Thaina commented 7 years ago

@eyalsk And to remind you I never gave thumb down to our argument because I still leave you a respect I also never said you must stop because I respect your freedom But every time I wish it should be last time I would need to argue with you like this so I won't hold back. I hope that it would make you understand

DavidArno commented 7 years ago

I'm with @MovGP0 on wanting to see [a..b] syntax used here, rather than [a:b] for totally selfish reasons: I'm writing a proposal for cons support that uses [head:tail] syntax and do not want to have to change it just because @gafter "stole" it for this proposal! 😁

bbarry commented 7 years ago

I like how Perl 6 specifies these:

a..b // includes both endpoints
a^..b // excludes a
a..^b // excludes b
a^..^b // excludes both endpoints
Thaina commented 7 years ago

@MovGP0 for 3..5 I also make my own extension method

public static class Ext
{
    public IEnumerable<int> To(this int start,int end)
    {
        var sign = Math.Sign(end - start);
        while(start != end)
        {
             yield return start;
             start += sign;
        }
    }
}

foreach(var i in 3.To(5))
{
}

I am not familiar with pascal and I think newbie is also like me so a.To(b) is much more obvious

HaloFour commented 7 years ago

I wonder if said slice syntax could be considered in conjunction with a range syntax?
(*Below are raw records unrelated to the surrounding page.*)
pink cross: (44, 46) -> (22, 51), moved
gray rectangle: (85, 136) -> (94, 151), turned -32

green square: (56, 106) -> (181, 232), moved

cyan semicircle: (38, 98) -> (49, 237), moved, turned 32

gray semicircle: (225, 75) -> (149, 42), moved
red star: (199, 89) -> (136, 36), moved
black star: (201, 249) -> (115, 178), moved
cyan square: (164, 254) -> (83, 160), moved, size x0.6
var slice = source[5..10];
foreach (var i in [0..100]) {
}
iam3yal commented 7 years ago

@HaloFour May be it's worth a separate proposal?

DavidArno commented 7 years ago

@bbarry,

I genuinely never thought I'd live to see someone utter the words "I like how Perl [does this thing]" 😲 😁

HaloFour commented 7 years ago

@eyalsk

Consider it done: https://github.com/dotnet/csharplang/issues/198

I throw around a number of syntax examples but I'm less concerned with the exact syntax than I am about having a consistent syntax that can be used in different areas of the language:

var slice = source[5..10];
foreach (var i in [0..100]) {
}
if (person is Student { Grade is 70..<80, Name is var name }) {
    Console.WriteLine("${name} is a C student!");
}
Thaina commented 7 years ago

Maybe this thread could be generalized into array indexing by IEnumerable<int> and return ReadonlyCollection<T>

var vectors = new Vector3[10];
IEnumerable<int> odds = new[] { 1,3,5,7,9 };
IEnumerable<int> before = Enumerable.Range(0,5);
IEnumerable<int> latter = 5.To(10);

ReadonlyCollection<Vector3> oddVects = vectors[odds];
ReadonlyCollection<Vector3> beforeVects = vectors[before];
ReadonlyCollection<Vector3> latterVects = vectors[latter];

oddVects[0].X = 1; // vectors[1].X = 1

And slicing is just @HaloFour syntax if it would

jnm2 commented 7 years ago

I vote for special syntax for slicing. We already have a special syntax for indexing. The two things are very close concepts, and it seems right for them to have a similar syntax.

MgSam commented 7 years ago

Not sure why no one from MS has mentioned this, but the CoreFX guys have a prototype of a Span class already that surely would go hand-in-hand with this proposal.

https://github.com/dotnet/corefxlab/blob/master/docs/specs/span.md

chrisaut commented 7 years ago

Span seems already in corefx proper. I see issues/pr about it there regularly.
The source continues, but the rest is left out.